No. Google Keyword Planner is built entirely around Google's own search and ad data, with no visibility into Amazon, YouTube, eBay, or Wikipedia search behavior. Keyword Keg's multi-API approach covered all of those platforms simultaneously, a capability now being absorbed into Keywords Everywhere rather than staying inside Keyword Keg.

Which tool handles bulk keyword uploads at a larger scale?

Keyword Keg supported bulk uploads of up to 500,000 keywords in a single file with metrics appended, a considerably larger ceiling than Keyword Planner is designed around. Since Keyword Keg's standalone pricing page is no longer live, that bulk capacity is now most reliably accessed through Keywords Everywhere rather than Keyword Keg directly.

Is Google Keyword Planner data still the most reliable free source for Google-specific search volume?

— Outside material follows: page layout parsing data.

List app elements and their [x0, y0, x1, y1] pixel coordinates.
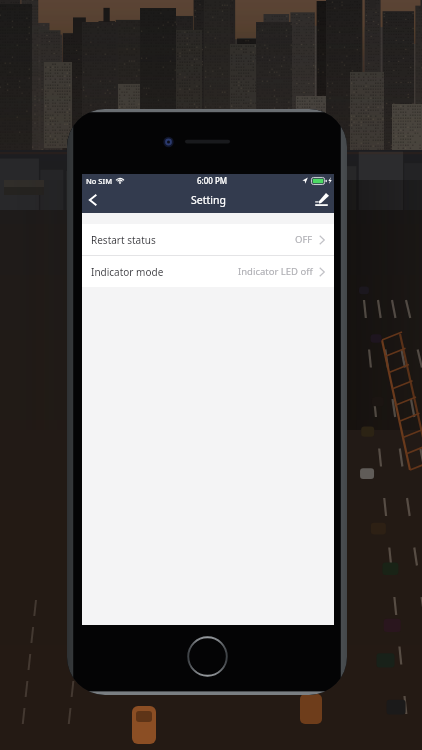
staticText: Indicator LED off — [238, 265, 313, 278]
button[interactable]: Edit — [308, 187, 334, 213]
staticText: Setting — [191, 193, 226, 207]
staticText: Indicator mode — [91, 265, 164, 279]
button[interactable]: Restart status — [82, 224, 334, 255]
staticText: No SIM — [86, 176, 113, 186]
button[interactable]: Indicator mode — [82, 256, 334, 287]
staticText: Restart status — [91, 233, 156, 247]
button[interactable]: Back — [82, 187, 104, 213]
staticText: 6:00 PM — [197, 175, 228, 186]
staticText: OFF — [295, 233, 313, 246]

Yes, since it is sourced directly from Google's own search and ad systems rather than a third-party model, Keyword Planner remains the most authoritative free source for Google Search volume specifically. It shows ranges rather than precise figures unless the account has active ad spend, but that is a data-precision tradeoff, not a reliability one.

Should I trust a tool that is mid-migration like Keyword Keg for ongoing keyword research?

It is safer to treat a mid-migration product as a stopgap rather than a long-term foundation, since Keyword Keg's pricing page is already down and new customers are being routed to Keywords Everywhere. For any keyword research workflow you plan to rely on for more than a few months, Google Keyword Planner's stability or a direct evaluation of Keywords Everywhere are both safer choices than building around Keyword Keg itself.